Labels can be dropped before deduplication is applied. See these docs .

Stream aggregation deduplication is applied before aggregation rules, so duplicate samples are dropped before aggregation. The dropped old samples can be tracked with the vm_streamaggr_dedup_dropped_samples_total metric.

Relabeling #

It is possible to apply arbitrary relabeling to input and output metrics during stream aggregation via input_relabel_configs and output_relabel_configs options in stream aggregation config .

Relabeling rules inside input_relabel_configs are applied to samples matching the match filters before optional [deduplication](# deduplication). Relabeling rules in output_relabel_configs are applied to aggregated samples before they are sent to the remote storage.
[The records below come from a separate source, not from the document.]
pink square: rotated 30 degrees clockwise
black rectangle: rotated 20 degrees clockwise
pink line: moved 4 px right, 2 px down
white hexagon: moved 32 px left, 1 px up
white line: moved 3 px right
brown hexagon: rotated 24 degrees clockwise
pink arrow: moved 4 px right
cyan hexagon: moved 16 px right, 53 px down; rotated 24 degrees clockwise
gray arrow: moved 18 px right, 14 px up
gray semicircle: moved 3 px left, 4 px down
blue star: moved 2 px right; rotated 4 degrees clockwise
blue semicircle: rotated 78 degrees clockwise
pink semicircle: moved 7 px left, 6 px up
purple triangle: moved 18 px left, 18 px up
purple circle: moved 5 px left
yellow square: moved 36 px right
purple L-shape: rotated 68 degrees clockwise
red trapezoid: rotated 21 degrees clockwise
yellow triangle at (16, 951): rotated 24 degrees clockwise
For example, the following config removes the :1m_sum_samples suffix added to the output metric name :

      - interval: 1m
  outputs: [sum_samples]
  output_relabel_configs:
  - source_labels: [__name__]
    target_label: __name__
    regex: "(.+):.+"
    

Another option to remove the suffix, which is added by stream aggregation, is to add keep_metric_names: true to the config:

      - interval: 1m
  outputs: [sum_samples]
  keep_metric_names: true
    

Advanced usage #

Ignoring old samples #

By default, all the input samples are taken into account during stream aggregation. If samples with old timestamps outside the current aggregation interval must be ignored, then the following options can be used:

To pass -streamAggr.ignoreOldSamples command-line flag to single-node VictoriaMetrics or to vmagent . At vmagent -remoteWrite.streamAggr.ignoreOldSamples flag can be specified individually per each -remoteWrite.url. This enables ignoring old samples for all the aggregation configs .
To set ignore_old_samples: true option at the particular aggregation config . This enables ignoring old samples for that particular aggregation config.
To enable aggregation windows .
To enable deduplication .

The dropped old samples can be tracked with the vm_streamaggr_ignored_samples_total{reason="too_old"} and vm_streamaggr_dedup_dropped_samples_total metrics.
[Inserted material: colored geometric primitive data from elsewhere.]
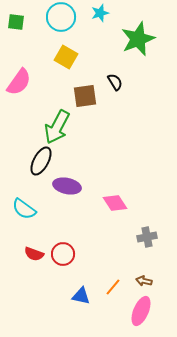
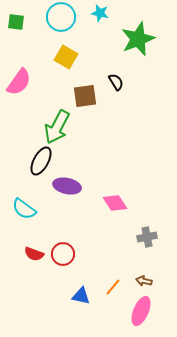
cyan star: rotated 30 degrees clockwise
black semicircle: moved 1 px right
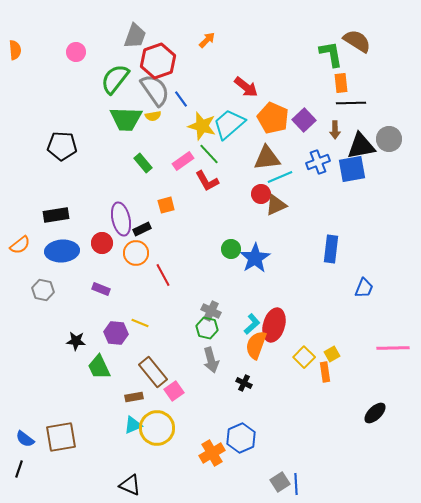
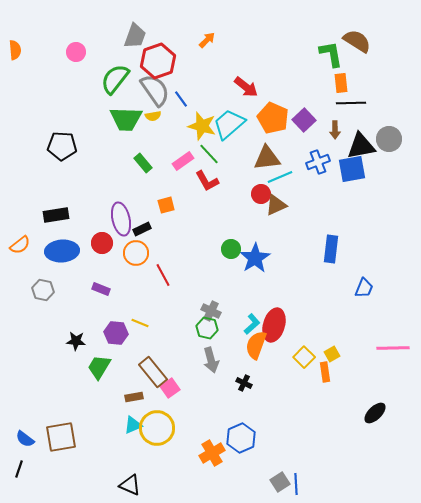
green trapezoid at (99, 367): rotated 56 degrees clockwise
pink square at (174, 391): moved 4 px left, 3 px up
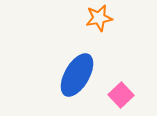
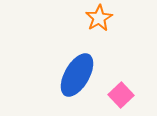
orange star: rotated 20 degrees counterclockwise
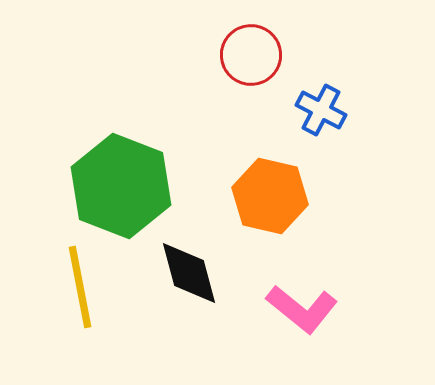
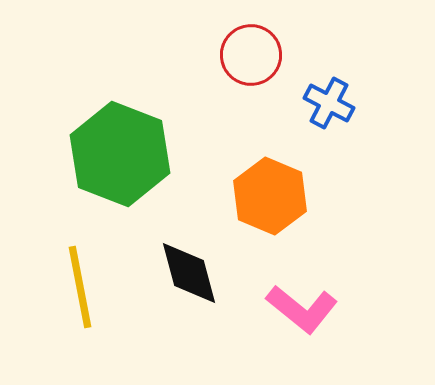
blue cross: moved 8 px right, 7 px up
green hexagon: moved 1 px left, 32 px up
orange hexagon: rotated 10 degrees clockwise
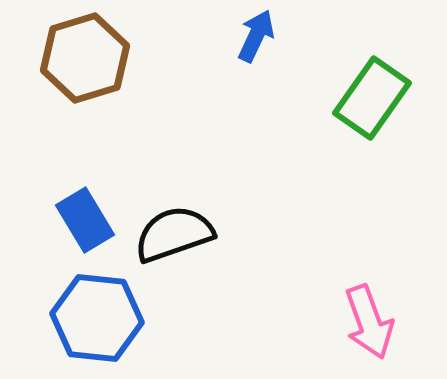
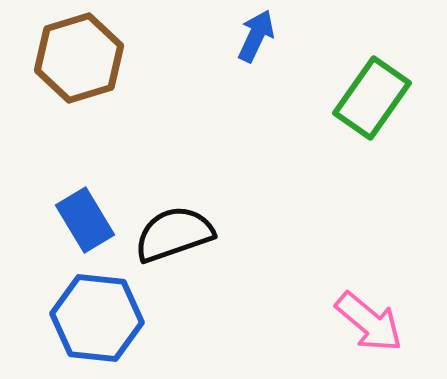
brown hexagon: moved 6 px left
pink arrow: rotated 30 degrees counterclockwise
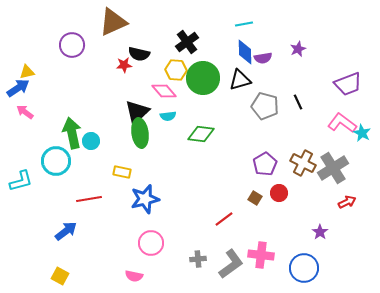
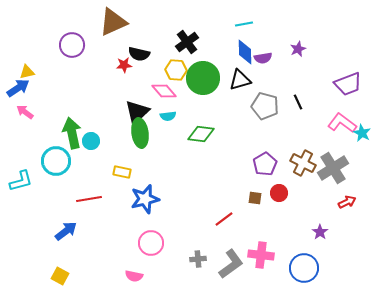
brown square at (255, 198): rotated 24 degrees counterclockwise
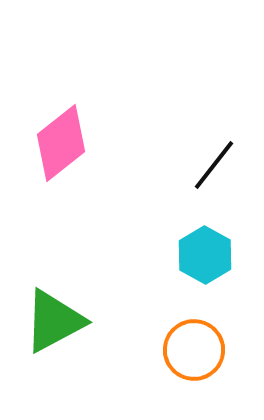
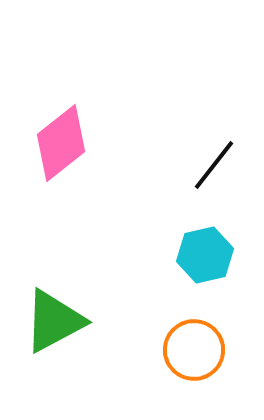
cyan hexagon: rotated 18 degrees clockwise
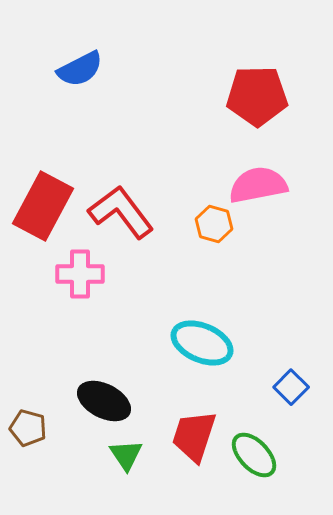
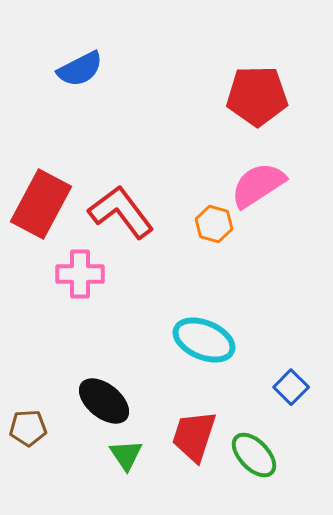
pink semicircle: rotated 22 degrees counterclockwise
red rectangle: moved 2 px left, 2 px up
cyan ellipse: moved 2 px right, 3 px up
black ellipse: rotated 12 degrees clockwise
brown pentagon: rotated 18 degrees counterclockwise
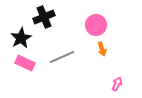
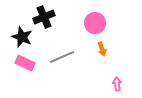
pink circle: moved 1 px left, 2 px up
black star: moved 1 px right, 1 px up; rotated 20 degrees counterclockwise
pink arrow: rotated 32 degrees counterclockwise
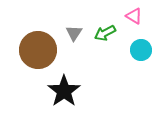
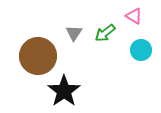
green arrow: rotated 10 degrees counterclockwise
brown circle: moved 6 px down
Ignore aggregation intervals on start #

Streaming aggregation results may be incorrect for some time after the restart of vmagent or single-node VictoriaMetrics until all the buffered samples are sent from remote sources to the vmagent or single-node VictoriaMetrics via supported data ingestion protocols . In this case it may be a good idea to drop the aggregated data during the first N aggregation intervals just after the restart of vmagent or single-node VictoriaMetrics. This can be done via the following options:

The -streamAggr.ignoreFirstIntervals=N command-line flag at vmagent and single-node VictoriaMetrics. This flag instructs skipping the first N aggregation intervals just after the restart across all the configured stream aggregation configs .
The -remoteWrite.streamAggr.ignoreFirstIntervals command-line flag can be specified individually per each -remoteWrite.url at vmagent .
The ignore_first_intervals: N option at the particular aggregation config .

Flush time alignment #

By default, the time for aggregated data flush is aligned by the interval option specified in aggregate config .

For example:

if interval: 1m is set, then the aggregated data is flushed to the storage at the end of every minute
if interval: 1h is set, then the aggregated data is flushed to the storage at the end of every hour

If you do not need such an alignment, then set the no_align_flush_to_interval: true option in the aggregate config . In this case, aggregated data flushes will be aligned to the vmagent start time or to config reload time.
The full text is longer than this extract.